Dani knew. She heard the clock in her head ticking off the remaining days-or hours, or maybe just minutes-of Paris's hope. There was so little time left.
Bishop came out of the shadows to stand at the foot of her bed. "I'm sorry, Dani."
She looked at him. "I never thought we'd meet with those words, even though I dreamed them. Sort of. But I get it. You knew he'd come after one of us."
"Yes. Something Miranda saw. But… it could have been either one of you. There was no way for us to be sure."
"Until I started hearing his voice in my head."
Without flinching, Bishop said, "At first I believed he'd choose Paris as one of his victims. When she wasn't a part of your vision dream, not beside you when she should have been, and once Miranda was out of the picture, that seemed the obvious answer."
"You were going to use her. Watch her, follow her. Wait for him to go after her. Bait on a hook."
"I'm sorry," he repeated. "But it seemed our best chance of catching him. It bothered me from the beginning that neither of you really fit his victim profile, but from the beginning here he was veering from that, at least in terms of coloring. I had to assume his ritual was changing in some fundamental way, and that meant it was possible he was choosing victims using some other criteria and then… making them fit. Both of you could be made to fit.
"You were still dreaming, and Paris was still missing from that dream. That vision dream. But then the killer's M.O. began to change in drastic, unpredictable ways, and quickly. Very quickly. That… neon crime scene. Being a little too obvious in stalking and photographing Marie Goode, a previous victim's jewelry left in her home, plus flowers."
"Too obvious," Dani said, half to herself. "Look at me, look what I'm doing."
Bishop nodded. "Not at all in character for the Boston serial.

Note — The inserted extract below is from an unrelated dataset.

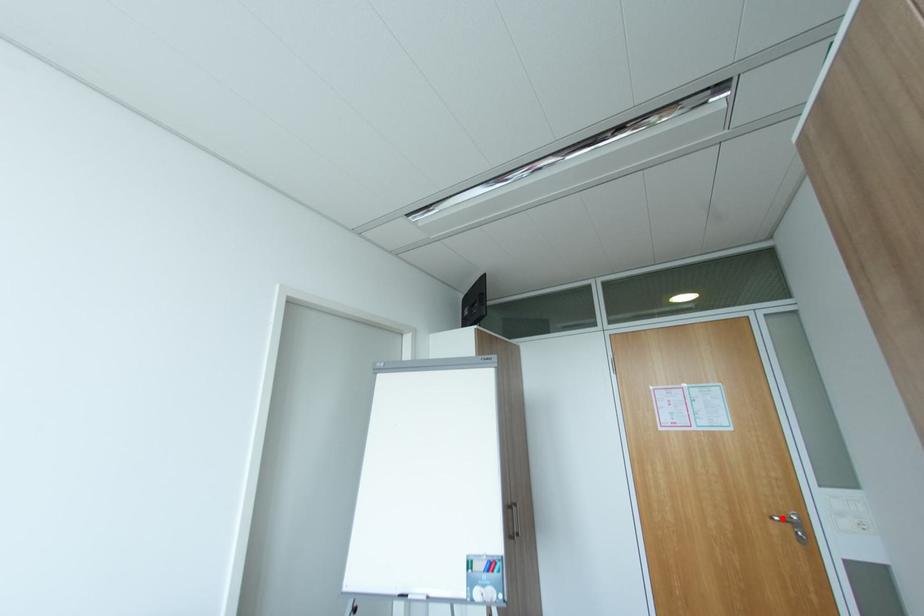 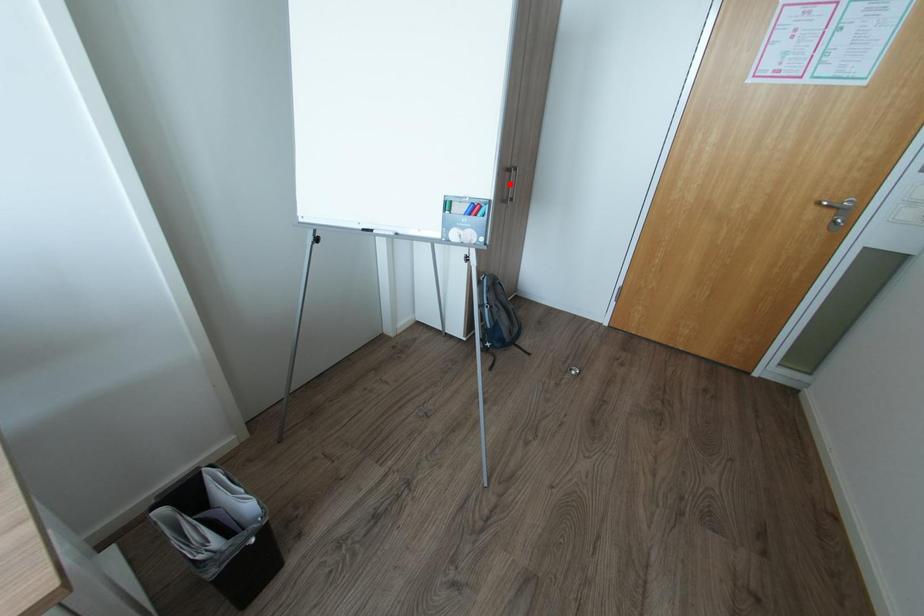 I am providing you with two images of the same scene from different viewpoints. A red point is marked on the first image and another point is marked on the second image. Does the point marked in image1 correspond to the same location as the one in image2?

Not a kind of progression, a kind of evolution, I've ever seen before in a serial killer."
"And yet."
He nodded again. "And yet. We were sure this was the same killer even before we got here, positive in our own minds even without evidence to back that up. Since then, Hollis had seen Becky Huntley, later Shirley Arledge; both of them and Karen Norvell were the right physical type, matching the victims in Boston. And you were hearing that voice, a confirmation of our suspicion that we might be dealing with a psychic killer."